Durant l’année 2013 le DG du Trésor s’était arraché les cheveux pour trouver de l’argent à injecter dans la caisse de la société nationale d’Electricité et d’eau. Il a à plusieurs reprises interpellé l’opinion sur la situation financière catastrophique de la Jirama qu’il a qualifiée de « gouffre  financière ».

D’après une investigation sur le secteur et sur les tenants et aboutissants de la gestion de cette société, il s’est avéré que les délestages génèrent des profits astronomiques à un groupe de personnes gravitant dans l’électricité, à savoir des opérateurs, des responsables de premier plan de cette société et même des hauts responsables étatiques touchant de près ou de loin à la fourniture d’électricité.

Récemment, le DG de la Jirama a multiplié des conférences de presse relatives aux efforts de la Jirama pour faire face aux délestages. De même, la société prestataire de service de la Jirama a récemment fait étalage de ses aides à la Jirama en octroyant « gracieusement » ici et là des groupes électrogènes. Il a été mentionné de 20 groupes électrogènes qui sont en cours de livraison.

Mais d’après les investigations, la réalité est tout autre. En effet, cette société a fourni des groupes électrogènes mais pas du tout à titre gracieux, car le DG de la JIRAMA a signé la dernière semaine des contrats de location en bonne et due forme sur ces matériels, dont la qualité relève plutôt de la ferraille car ce sont des groupes d’occasion en très forte dégradation dont la Jirama assurera les révisions et le remplacement des éléments manquants. Mais cela, on ne le dit pas.

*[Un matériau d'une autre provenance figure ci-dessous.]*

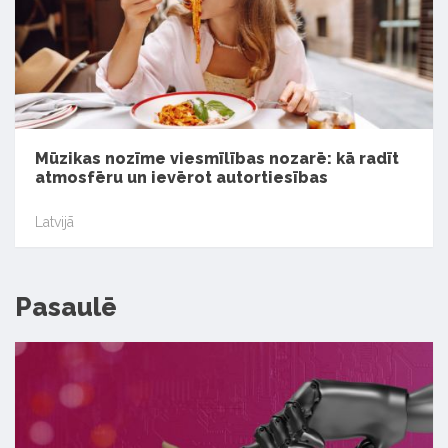
Mūzikas nozīme viesmīlības nozarē: kā radīt
atmosfēru un ievērot autortiesības
Latvijā
Pasaulē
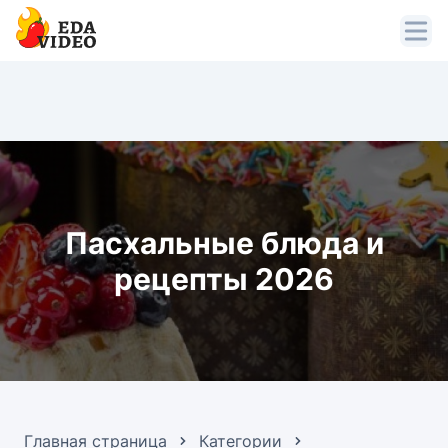
Пасхальные блюда и
рецепты 2026
Главная страница
Категории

Cette  société loue à la Jirama des centrales thermiques à Mahajanga, Toamasina, et à Antsiranana. En fait, le coût de l’électricité à payer par la Jirama se fait suivant la quantité fournie. Mais dans la pratique, même si ce prestataire n’arrive pas à atteindre la quantité d’électricité à fournir, le coût de location à payer par la Jirama reste forfaitaire. Il n’y a aucune forme de défalcation des produits non fournis. Et personne ne s’offusque de cette injustice flagrante dans toutes les instances, à commencer par la Jirama jusqu’au ministère et le Conseil d’Administration présidé par Haja Resampa qui était pourtant en même temps SGP. C’est toujours les consommateurs qui en pâtissent. Et ce n’est pas près de finir car cette situation constitue un business bien juteux. A Toamasina, le poumon économique du pays, le délestage a fait rage depuis plusieurs mois, le prestataire de service de cette société ne parvient même pas à fournir la moitié de la quantité d’électricité mais le coût forfaitaire à payer mensuellement reste entier.

D’après nos investigations, les centrales de Toamasina, Antsiranana et Mahajanga coûtent à la Jirama et donc aux contribuables la bagatelle d’au moins deux milliards d’Ariary chaque mois. Il faut noter que c’est la Jirama aussi qui prend en charge les carburants de ces centrales en location.

Outre les locations de centrale, la Jirama a aussi effectué depuis 2011 des locations et des achats d’une trentaine de  groupes électrogènes à moindre gabarit de cette société. Lesdits groupes ont été achetés ou loués avec des éléments manquants et dans un état de grande dégradation, mais c’est toujours la Jirama qui effectue les réparations avant l’utilisation de ces groupes. Toutes ces opérations  se font de gré à gré sans autre forme d’appel d’offres selon la loi en vigueur.

Lutte contre le délestage ? Oui, mais pas dans ces conditions ni à ce prix. Au final, les actions contre le délestage n’est que de la poudre aux yeux mais enrichit un groupe de personnes dont certains achètent à tour de bras des voitures 4×4 dernier cri et des bijoux se chiffrant à des millions d’Ariary et il n’y a pas de raison que cela ne dure pas pour ce réseau mafieux.

Ces investigations permettent de lever un pan de voile sur le « gouffre » Jirama et apporte quelques éléments de réponse à la cause d’insomnie du DGT.